Previous Articles    

Multi-Query Optimization Strategy in Column-Based OLAP System

LU Xuchen+, WANG Mei, LE Jiajin   

  1. School of Computer Science and Technology, Donghua University, Shanghai 201620, China
  • Online:2012-09-01 Published:2012-09-03

列存储中的OLAP多查询优化方法

陆戌辰+,王  梅,乐嘉锦   

  1. 东华大学 计算机科学与技术学院,上海 201620

Abstract: This paper provides a multi-query optimization strategy to achieve the share and reuse of column scan, column join and aggregation operations in column store OLAP (on-line analytical processing) systems which can easily lead to large I/O and CPU overhead.

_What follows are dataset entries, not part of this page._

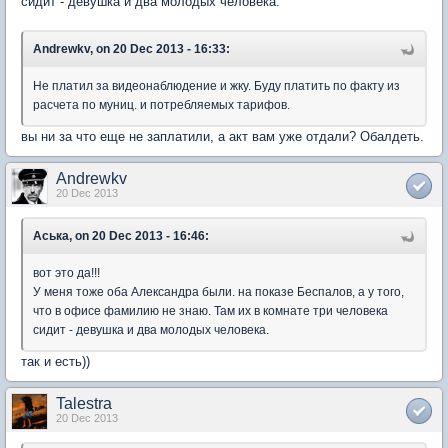
сидит - девушка и два молодых человека.
Andrewkv, on 20 Dec 2013 - 16:33:
Не платил за видеонаблюдение и жку. Буду платить по факту из
расчета по муниц. и потребляемых тарифов.
вы ни за что еще не заплатили, а акт вам уже отдали? Обалдеть.
Andrewkv
20 Dec 2013
Аська, on 20 Dec 2013 - 16:46:
вот это да!!!
У меня тоже оба Александра были. на показе Беспалов, а у того,
что в офисе фамилию не знаю. Там их в комнате три человека
сидит - девушка и два молодых человека.
так и есть))
Talestra
20 Dec 2013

According to the features of column-stores and OLAP applications, the paper proposes a series of transformation rules to generate a single global query plan for a set of related queries mapped from a certain OLAP require. Aiming at the share and reuse of operations, the paper also introduces four new defined nodes: the filter node, the group by node, the merge node and the aggregation node. At the same time, it makes an improvement to the MuGA (multiply group by algorithm), and uses the filter node, merge node and join node to mark group number for each tuple in dimension and fact tables, to achieve the share of column scan and column join operations. For the aggregation node, the paper proposes a multi-phase aggregation algorithm combined with compound group number of the fact table to implement effective aggregation reuse. The experimental results on the benchmark data sets SSB (star schema benchmark) also verify the effectiveness of the multi-query optimization strategy.

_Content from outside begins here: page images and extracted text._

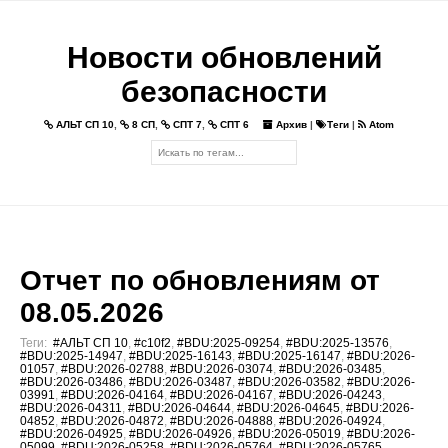
Новости обновлений
безопасности
АЛЬТ СП 10
,
8 СП
,
СПТ 7
,
СПТ 6
Архив
|
Теги
|
Atom
Отчет по обновлениям от
08.05.2026
Теги:
#АЛЬТ СП 10
,
#c10f2
,
#BDU:2025-09254
,
#BDU:2025-13576
,
#BDU:2025-14947
,
#BDU:2025-16143
,
#BDU:2025-16147
,
#BDU:2026-
01057
,
#BDU:2026-02788
,
#BDU:2026-03074
,
#BDU:2026-03485
,
#BDU:2026-03486
,
#BDU:2026-03487
,
#BDU:2026-03582
,
#BDU:2026-
03991
,
#BDU:2026-04164
,
#BDU:2026-04167
,
#BDU:2026-04243
,
#BDU:2026-04311
,
#BDU:2026-04644
,
#BDU:2026-04645
,
#BDU:2026-
04852
,
#BDU:2026-04872
,
#BDU:2026-04888
,
#BDU:2026-04924
,
#BDU:2026-04925
,
#BDU:2026-04926
,
#BDU:2026-05019
,
#BDU:2026-
05099
,
#BDU:2026-05258
,
#BDU:2026-05764
,
#BDU:2026-05765
,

Key words: column store, on-line analytical processing (OLAP), multi-query optimization, global query plan, operation reuse

摘要: 为了使列存储OLAP(on-line analytical processing)操作中I/O和CPU开销较大的扫描、连接、聚集操作实现有效的共享和复用,提出了一个多查询优化技术。根据列存储以及OLAP操作的特点,提出了一系列转换规则,为OLAP查询请求产生的一组相关查询语句生成一个单一全局查询计划。为了达到共享复用的目的,在全局计划中引入新的过滤结点、分组结点、合并结点和聚集结点。同时,借用MuGA(multiply group by algorithm)算法,通过分组结点、合并结点、连接结点实现维表及事实表元组的分组序号标记,从而实现列扫描、列连接的共享。并为聚集结点提出了一个多阶段聚集算法,结合最终生成的事实表复合分组序号,实现聚集操作的复用。在SSB(star schema benchmark)数据集上设计实验,证明了该多查询优化策略的有效性。

关键词: 列存储, 联机分析处理(OLAP), 多查询优化, 全局计划, 操作复用